Przygotowania do nich rozpoczęłam jak mi się zdawało
odpowiednio wcześnie, tzn. jakiś tydzień przed uroczystością, w sobotę 5
grudnia, co oczywiście okazało się zdecydowanie za późno…:) Na szczęście balony
i butla z helem, które zamówiłam niewystarczająco wcześnie dotarły już w
poniedziałek i przynajmniej co do dekoracji byłam spokojna. Trudniej było
zorganizować się z pieczeniem bo przecież nie można upiec tortu na kilka dni
przed przyjęciem :P W środę zrobiłam duże zakupy, listę miałam już gotową od
kilku dni. Od czwartku w każdej chwili ogarniałam chałupę, żeby nie robić tego
w ostatniej chwili. Mimo napiętego harmonogramu postanowiłam nie odpuścić
treningów, także wtorek, środa i czwartek wieczór poza domem. Pieczenie
zaczęłam już w czwartek. W piątek na szczęście mój wspaniałomyślny synek zasnął
przed południem na 4 h i dzięki temu udało
mi się dokończyć porządki, upiec biszkopty do tortu i dokończyć girlandę na
tenże tort. Wszystko wydawało się iść super, w piątek po południu miałam
załatwioną do synka teściową, więc byłam
spokojna, że z pieczeniem na luzie się wyrobię. Szybko jednak okrutna rzeczywistość zweryfikowała moje plany
bo całe to pieczenie zajęło mi trochę więcej czasu niż się spodziewałam. Stałam przy
garach lub raczej blachach i mikserze do późna i byłam padnięta, a jakże
zakwaszone nogi wchodziły mi po prostu w dupę. Ostatkiem sił udało mi się jeszcze wypełnić balony helem i dokończyć dekorowanie pokoju bo chciałam, żeby Kuba już z samego
rana miał radochę. W sobotę mój ranny ptaszek obudził mnie o 4 i czułam się już
naprawdę zmęczona, powoli wszystko zaczęło iść nie tak jak trzeba i w
rezultacie nie ogarnęłam wszystkiego tak jak chciałam. Całe szczęście, że Pan
domu zajął się przygotowaniem dań nie na słodko, chwała mu za to! Kiedy przyjechali goście stół był jeszcze nie nakryty, ja biegałam po domu coś
tam kończąc, przystrajając tort, przebierając Kubę w strój galowy ;) Okazało
się, o czym wcześniej nie pomyślałam, że nie mamy zastawy na 12 osób i na stole znalazły się chyba 3 różne, kompletnie do siebie nie pasujące, o szampanie zapomniałam,
chłodzi się do tej pory w lodówce. Kubuś przez pierwszą godzinę uroczystości głównie
płakał bo był w szoku, że w domu tyle osób. Reszta to spontan i improwizacja. Mimo
wszystko przyjęcie uważam za bardzo udane. Udało mi się nawet zrobić dla
Was kilka fotek. Tort wyszedł baaardzo dobry, babeczki i cake popsy też.
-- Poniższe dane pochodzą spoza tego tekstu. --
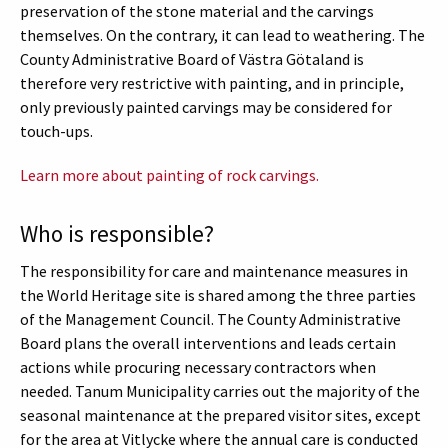
preservation of the stone material and the carvings
themselves. On the contrary, it can lead to weathering. The
County Administrative Board of Västra Götaland is
therefore very restrictive with painting, and in principle,
only previously painted carvings may be considered for
touch-ups.
Learn more about painting of rock carvings.
Who is responsible?
The responsibility for care and maintenance measures in
the World Heritage site is shared among the three parties
of the Management Council. The County Administrative
Board plans the overall interventions and leads certain
actions while procuring necessary contractors when
needed. Tanum Municipality carries out the majority of the
seasonal maintenance at the prepared visitor sites, except
for the area at Vitlycke where the annual care is conducted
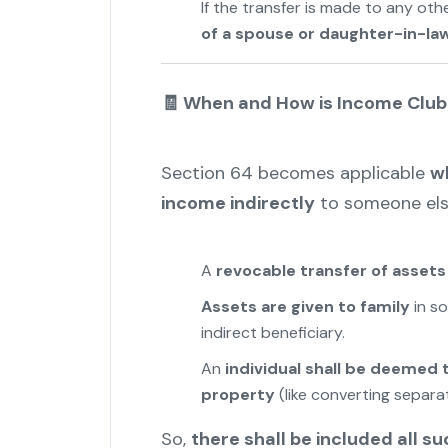
If the transfer is made to any oth
of a spouse or daughter-in-la
🧾 When and How is Income Clu
Section 64 becomes applicable
wh
income indirectly
to someone else
A
revocable transfer of assets
Assets are given to family
in so
indirect beneficiary.
An
individual shall be deemed
property
(like converting separat
So,
there shall be included all su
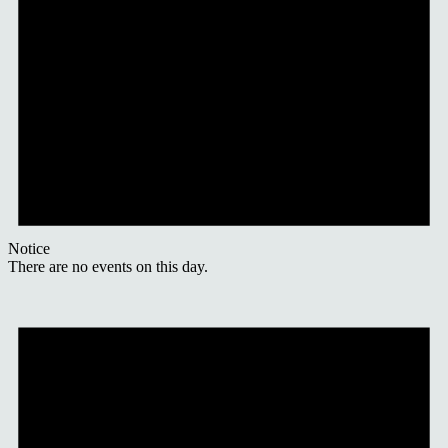
Notice
There are no events on this day.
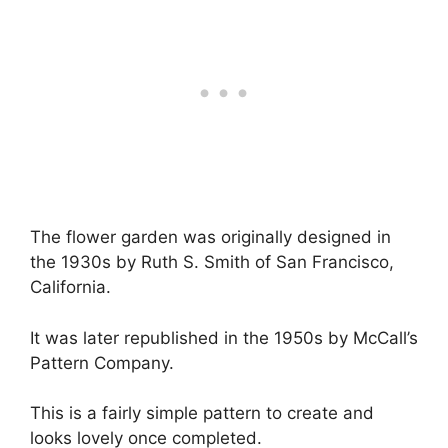
The flower garden was originally designed in
the 1930s by Ruth S. Smith of San Francisco,
California.
It was later republished in the 1950s by McCall’s
Pattern Company.
This is a fairly simple pattern to create and
looks lovely once completed.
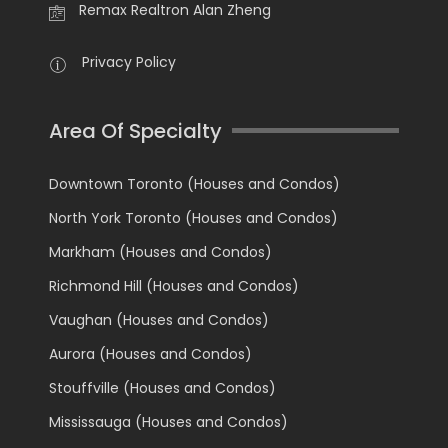
Remax Realtron Alan Zheng
Privacy Policy
Area Of Specialty
Downtown Toronto (Houses and Condos)
North York Toronto (Houses and Condos)
Markham (Houses and Condos)
Richmond Hill (Houses and Condos)
Vaughan (Houses and Condos)
Aurora (Houses and Condos)
Stouffville (Houses and Condos)
Mississauga (Houses and Condos)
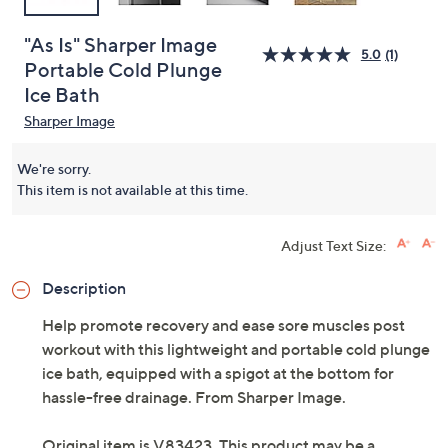
"As Is" Sharper Image
5.0
(1)
Portable Cold Plunge
Ice Bath
Sharper Image
We're sorry.
This item is not available at this time.
Adjust Text Size:
Description
Help promote recovery and ease sore muscles post
workout with this lightweight and portable cold plunge
ice bath, equipped with a spigot at the bottom for
hassle-free drainage. From Sharper Image.
Original item is
V83423
. This product may be a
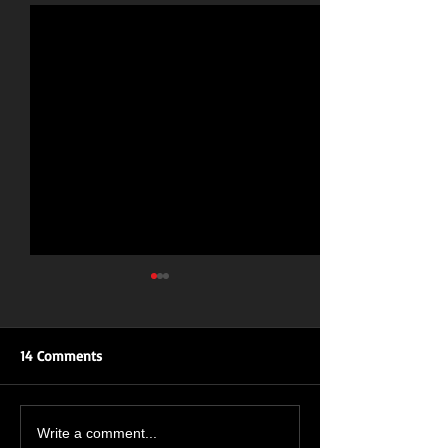
14 Comments
ROAR OF THE ROSES: UK
New Single Inbo
Write a comment...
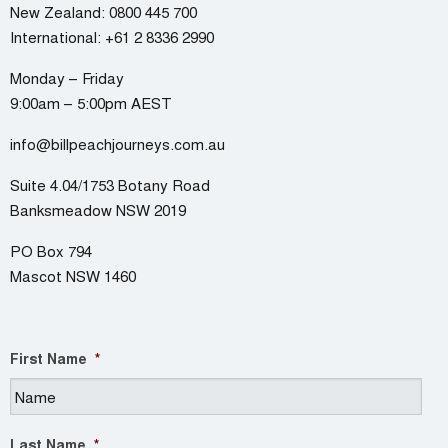
New Zealand:
0800 445 700
International:
+61 2 8336 2990
Monday – Friday
9:00am – 5:00pm AEST
info@billpeachjourneys.com.au
Suite 4.04/1753 Botany Road
Banksmeadow NSW 2019
PO Box 794
Mascot NSW 1460
First Name
*
Last Name
*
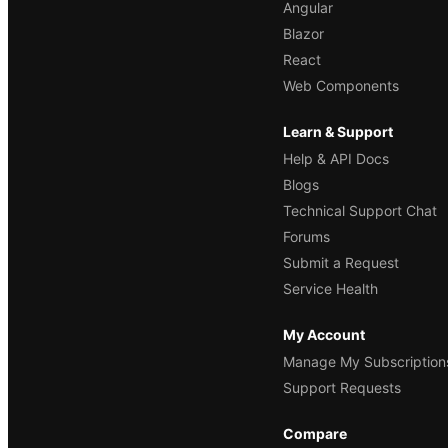
Angular
Blazor
React
Web Components
Learn & Support
Help & API Docs
Blogs
Technical Support Chat
Forums
Submit a Request
Service Health
My Account
Manage My Subscription
Support Requests
Compare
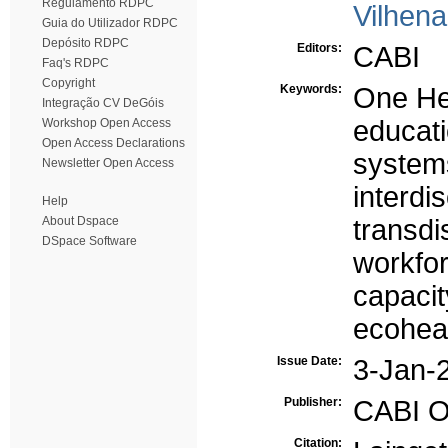
Regulamento RDPC
Vilhen
Guia do Utilizador RDPC
Depósito RDPC
Editors:
CABI
Faq's RDPC
Copyright
Keywords:
One He
Integração CV DeGóis
educat
Workshop Open Access
Open Access Declarations
systems
Newsletter Open Access
interdis
Help
About Dspace
transdis
DSpace Software
workfo
capacit
ecoheal
Issue Date:
3-Jan-
Publisher:
CABI O
Citation:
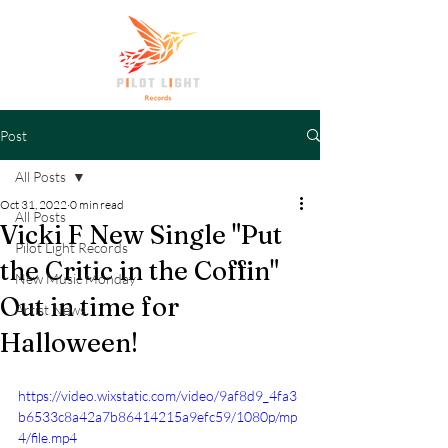
Post
All Posts
Oct 31, 2022
0 min read
All Posts
Vicki F New Single "Put
Pilot Light Records
the Critic in the Coffin"
New Music Monday
Out in time for
Artist News
Halloween!
https://video.wixstatic.com/video/9af8d9_4fa3
b6533c8a42a7b86414215a9efc59/1080p/mp
4/file.mp4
Usłyszałam nawet, że powinnam otworzyć cukiernię, także moje ego zostało cudownie
połechtane ;) Zaraz podzielę się z Wami przepisami. Kiedy goście się rozjechali
byłam padnięta i marzyłam tylko o ciepłym miłym łóżku, ale czekało mnie jeszcze
wyjście z okazji urodzin Pana Domu tym razem bo Pan Domu nie miał się kiedy urodzić,
tylko jeden dzień przed urodzinami Kuby (żart :P) i nie uważam tego za coś
fajnego, uwierzcie mi. Bardzo ciężko jest ogarnąć dwie balangi urodzinowe i sprawić
by wszyscy byli zadowoleni i nikt nie poczuł się zaniedbany. Wyjście okazało
się co prawda super, ale do dziś się jeszcze nie zregenerowałam i już wiem, że
w przyszłym roku będę się jeszcze bardziej organizować chociaż doskonale zdaję
sobie sprawę, że przy mały dziecku nawet najbardziej zorganizowana matka ma
święte prawo nie wyrobić się z tym czy z tamtym z racji nieprzewidywalności dziecięcia, jego humorów i zachcianek :) A na tym nie koniec bo w przyszły weekend kolejna impreza, tym razem dla znajomych :)
Przechodząc do konkretów chciałam Wam bardzo polecić przy
okazjo organizacji przyjęć zakup butli z helem (można zamówić np. na allegro)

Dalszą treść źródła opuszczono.